“I hope Your Excellency will pardon me for thus frankly expressing my anxieties, but I considered it my duty to let Your Excellency know my feelings.”

In May, 1917, Ballin accepted an invitation received from the Supreme Army Command and paid a visit to General Headquarters, where he found a great deal of discontent prevailing with the policy of the Chancellor. He also met the Kaiser, and reports on his visit as follows:

“After sharing the Kaiser’s repast—which was plain and on a war diet—I had several hours’ private conversation with His Majesty. I found him full of optimism, far more so than I thought was justified. Both he and Ludendorff seem to put too much faith in the success of the submarines; but they fail to see that this weapon is procuring for us the enmity of the whole world, and that the promise held out by its advocates, viz., that Great Britain will be brought to her knees within two months, is, to put it mildly, extremely doubtful of realization, unless we can sink the ships which carry ammunition and pit-props to England.”

In a letter addressed to a gentleman in the Kaiser’s entourage he gave a further detailed account of his views on the optimism prevailing in high places:

“I cannot help thinking of the enthusiastic and at the same time highly optimistic letter which you had the great kindness to show me last night. My opinion is that the gentlemen who form the entourage of His Majesty ought not to view matters as that interesting epistle suggests that they do.

“You are a believer in the statistics of Mr. X. I took the liberty of telling you last night that statistics are a mathematical form of telling a lie, and that, to use the expression of a clever Frenchman, a statistical table is like a loose woman who is at the service of anyone who wants her. ‘There are different ways of arranging figures,’ as they say in England. I do not know Mr. X, neither do I know his statistics, but what I have been told about them seemed foolish to me. If we carry on the war, and particularly the unrestricted submarine war, on the basis of statistics such as he and other jugglers with figures have compiled, we are sure to fail in the ends we are aiming at.

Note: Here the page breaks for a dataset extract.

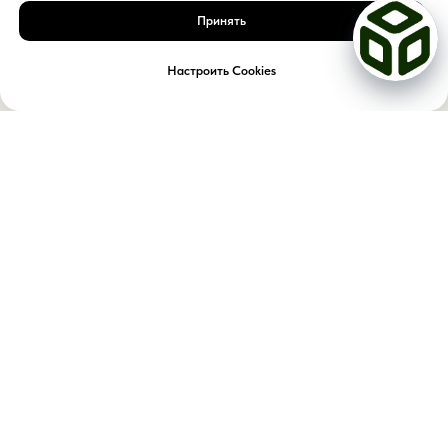
Принять
Настроить Cookies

“As concerns the unrestricted submarine war itself, I still maintain the view I have always held, viz., that we shall never succeed in starving out Great Britain to such an extent as to force her Government to sue for a peace of our dictation.

“I have just had a visit from a Danish friend whom His Majesty also knows quite well, and who, together with a committee of delegates sent by the Danish Government, will be leaving for England to-night. The two members of this committee who represent the Ministry of Agriculture have been instructed, inter alia, to complain that Great Britain now imports much less bacon, butter, and other articles from Denmark than she had undertaken to do, and that the prices she pays for these imports are much below those originally stipulated.

“Apart from the cargo carried by two small steamers that have been torpedoed, Denmark has been able, notwithstanding our submarines, to supply Great Britain with all the food required of her. The vessels remain in territorial waters until a wireless message informs them of the spot where they will meet the British convoy which is to take them safely to England. They have to pass through only a small danger zone which, as I have said, has hitherto proved fatal to no more than two vessels.

“This fact, to my mind, points to the limits of the success obtainable by our submarines. I have constantly explained, especially to the Chief of the Admiralty Staff, that I can only regard the submarine as a successful weapon if it enables us to cut off the British supplies of ore from Spain and Sweden, and also those of pit-props, because without the possession of these two necessities, Great Britain is no longer able to continue the war. I have been assured that our submarines would achieve this task, even if torpedo boats were employed as convoys; but the experiences gained so far do not bear out these predictions. We succeed, indeed, in sinking a few vessels out of many; but suppose there are ten ships in a convoy, it still means that nine of them, with their supplies of ore and pit-props, safely reach their destination.